-- Information supplied --
== Segment start ==
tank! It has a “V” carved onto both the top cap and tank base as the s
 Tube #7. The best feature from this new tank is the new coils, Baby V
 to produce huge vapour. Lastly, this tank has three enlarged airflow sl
== Segment end ==
-- Problem to solve --
Where a line above contains the word "this", copy that line.

-- Reply --
 Tube #7. The best feature from this new tank is the new coils, Baby V
 to produce huge vapour. Lastly, this tank has three enlarged airflow sl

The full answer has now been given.